The transmission itself has tight ratios and helps deliver strong acceleration… provided that you make the most of the torque curve. It makes you feel in control and is much more rewarding than any automatic—CVT or other. Sadly, rowing your own gears is becoming a lost art.
There’s a price to pay at the pump, mind you. The WRX Sport-tech RS is rated at 11.3 L/100 km in the city, 8.5 L/100 km on the highway and 10.1 L/100 km combined. On our watch, the car averaged 10.6 L/100 km, which is not very good.
Other complaints include a relatively stiff ride and noisy cabin, although you can fix the latter by cranking up the volume of the nine-speaker Harman Kardon audio system featuring a subwoofer and 320W amplifier.
Like an STI, but More Subtle
As mentioned earlier, the WRX isn’t quite as flashy as the STI in terms of styling, but there’s still that big hood scoop to remind everyone that this car means business.

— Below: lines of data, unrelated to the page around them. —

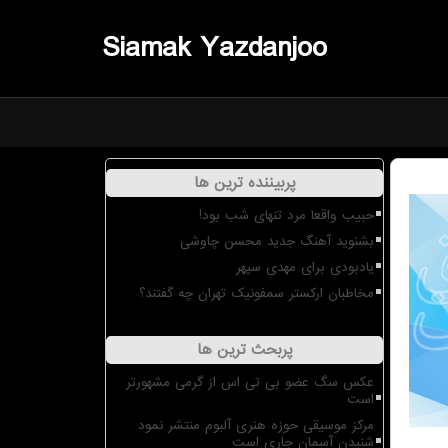
Siamak Yazdanjoo
پربیننده ترین ها
حبیب واقعا مرد تنهای شب بود!
بشنوید آهنگ جدید محسن چاوشی
یادبودی برای مهدی سپهر
مخاطبان ارکستر سمفونیک تهران چه گفتند؟
پربحث ترین ها
عکس سگ عضو بی تی اس از گرمی مشهورتر
است
مرکز موسیقی حوزه هنری آلبوم منتشر نمود
شنیدن آسمان جاری است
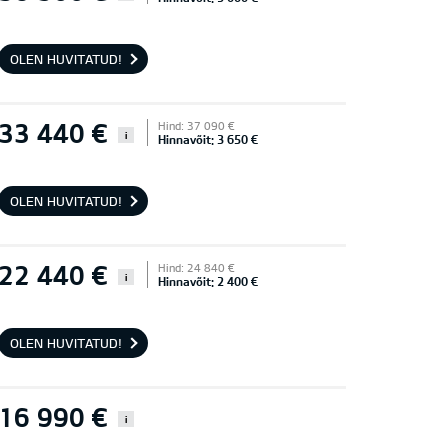
OLEN HUVITATUD!
33 440 €
Hind: 37 090 €
i
Hinnavõit: 3 650 €
OLEN HUVITATUD!
22 440 €
Hind: 24 840 €
i
Hinnavõit: 2 400 €
OLEN HUVITATUD!
16 990 €
i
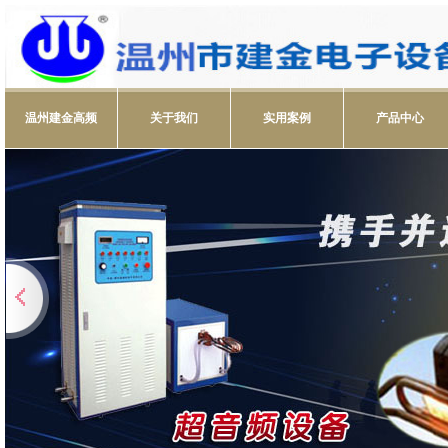
温州建金高频
关于我们
实用案例
产品中心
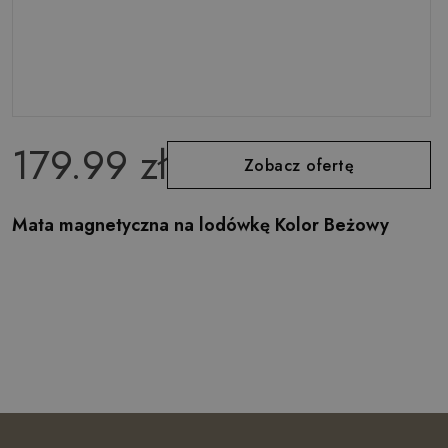
179.99 zł
Zobacz ofertę
Mata magnetyczna na lodówkę Kolor Beżowy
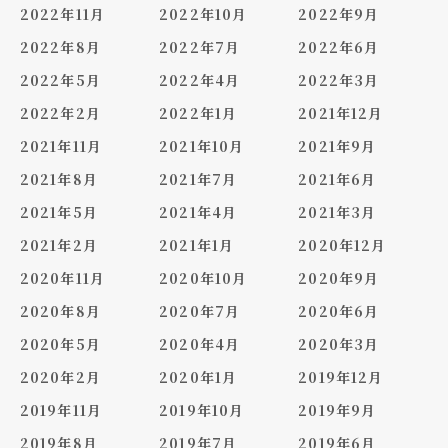
2022年11月
2022年10月
2022年9月
2022年8月
2022年7月
2022年6月
2022年5月
2022年4月
2022年3月
2022年2月
2022年1月
2021年12月
2021年11月
2021年10月
2021年9月
2021年8月
2021年7月
2021年6月
2021年5月
2021年4月
2021年3月
2021年2月
2021年1月
2020年12月
2020年11月
2020年10月
2020年9月
2020年8月
2020年7月
2020年6月
2020年5月
2020年4月
2020年3月
2020年2月
2020年1月
2019年12月
2019年11月
2019年10月
2019年9月
2019年8月
2019年7月
2019年6月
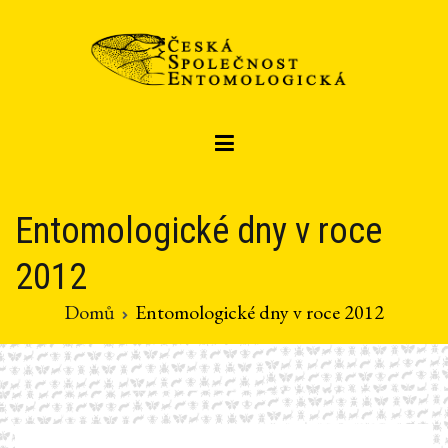
Přeskočit
na
obsah
Czech entomological society
Česká společnost entomologická
Entomologické dny v roce
2012
Domů
Entomologické dny v roce 2012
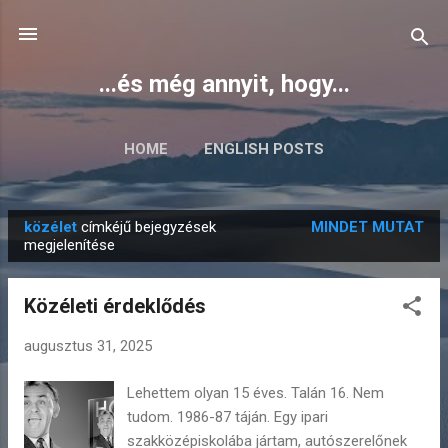
Ugrás a fő tartalomra
...és még annyit, hogy...
HOME
ENGLISH POSTS
közélet
címkéjű bejegyzések
MINDET MUTAT
B
megjelenítése
e
j
Közéleti érdeklődés
e
g
augusztus 31, 2025
y
Lehettem olyan 15 éves. Talán 16. Nem
z
tudom. 1986-87 táján. Egy ipari
é
szakközépiskolába jártam, autószerelőnek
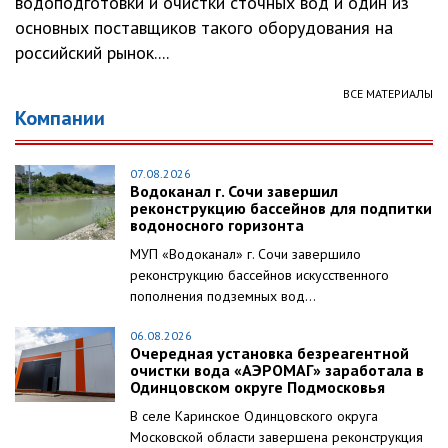
водоподготовки и очистки сточных вод и один из
основных поставщиков такого оборудования на
российский рынок....
ВСЕ МАТЕРИАЛЫ
Компании
07.08.2026
Водоканал г. Сочи завершил
реконструкцию бассейнов для подпитки
водоносного горизонта
МУП «Водоканал» г. Сочи завершило
реконструкцию бассейнов искусственного
пополнения подземных вод...
06.08.2026
Очередная установка безреагентной
очистки вода «АЭРОМАГ» заработала в
Одинцовском округе Подмосковья
В селе Каринское Одинцовского округа
Московской области завершена реконструкция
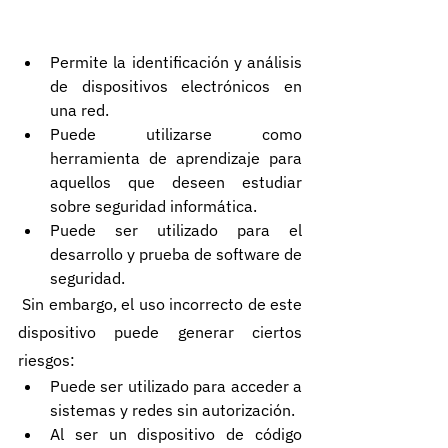
Permite la identificación y análisis 
de dispositivos electrónicos en 
una red.
Puede utilizarse como 
herramienta de aprendizaje para 
aquellos que deseen estudiar 
sobre seguridad informática.
Puede ser utilizado para el 
desarrollo y prueba de software de 
seguridad.
 Sin embargo, el uso incorrecto de este 
dispositivo puede generar ciertos 
riesgos:
Puede ser utilizado para acceder a 
sistemas y redes sin autorización.
Al ser un dispositivo de código 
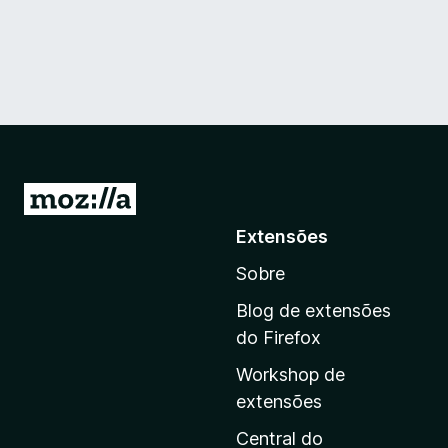
I
r
Extensões
p
Sobre
a
r
Blog de extensões
a
do Firefox
a
Workshop de
p
extensões
á
g
Central do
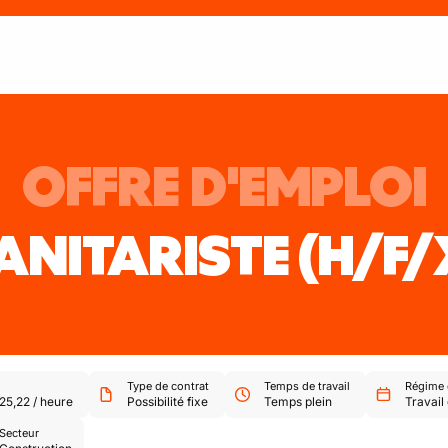
OFFRE D'EMPLOI
ANITARISTE
(H/F/
Type de contrat
Temps de travail
Régime d
25,22
/
heure
Possibilité fixe
Temps plein
Travail 
Secteur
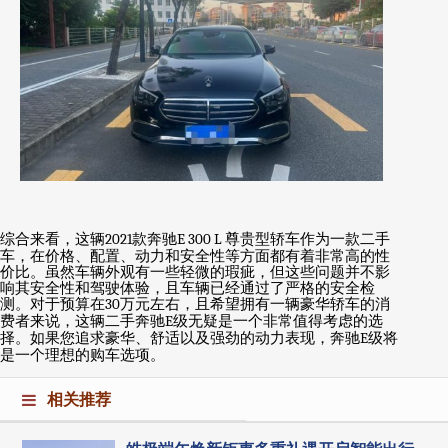
综合来看，这辆
2021
款奔驰
E 300 L
尊贵型轿车作为一款二手
车，在价格、配置、动力和安全性等方面都有着非常高的性
价比。虽然车辆外观有一些轻微的瑕疵，但这些问题并不影
响其安全性和驾驶体验，且车辆已经通过了严格的安全检
测。对于预算在
30
万元左右，且希望拥有一辆豪华轿车的消
费者来说，这辆二手奔驰
E
级无疑是一个非常值得考虑的选
择。如果您追求豪华、舒适以及强劲的动力表现，奔驰
E
级将
是一个理想的购车选项。
相关推荐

The interior has a cockpit feel, especially with the 5.9-inch LCD display showing turbo boost pressure, engine vacuum and peak boost value readouts at the top of the centre stack.
Alas, Subaru’s EyeSight advanced driver assistance system can’t be had with manual versions of the WRX Sport-tech RS. Only those with a CVT offer it as an option. EyeSight includes Adaptive Cruise Control, Pre-Collision Braking, Pre-Collision Throttle Management, Lead Vehicle Start Alert, Lane Departure Warning, Lane Sway Warning and Lane Keep Assist.
The 2022 model year should logically bring a next-generation WRX (and WRX STI) based on the Subaru Global Platform that underpins all of the company’s latest vehicles.
Rumour has it that a variant of the turbocharged 2.4-litre engine found in the new Legacy, Outback and Ascent will be part of the equation, likely with revised internals and a larger turbo. There’s even talk that the STI could generate upwards of 400 horsepower to keep pace with the next Volkswagen Golf R, which will reportedly get a massive boost in power, as well.
We expect the six-speed manual gearbox to carry over on both, with the base WRX also offering a CVT. Until then, look for some limited-edition models such as the recently unveiled 2020 WRX STI Kanrai (75 units in Canada).
The Subaru WRX is a performance car that’s incredibly at ease in low-grip conditions and always a joy to drive. The tradeoff is sub-par comfort and SUV-like fuel consumption. Styling is not everyone’s cup of tea, too.
But since we live in a world where fun and affordable sports cars are becoming harder to find, we’re just happy Subaru is keeping the WRX alive.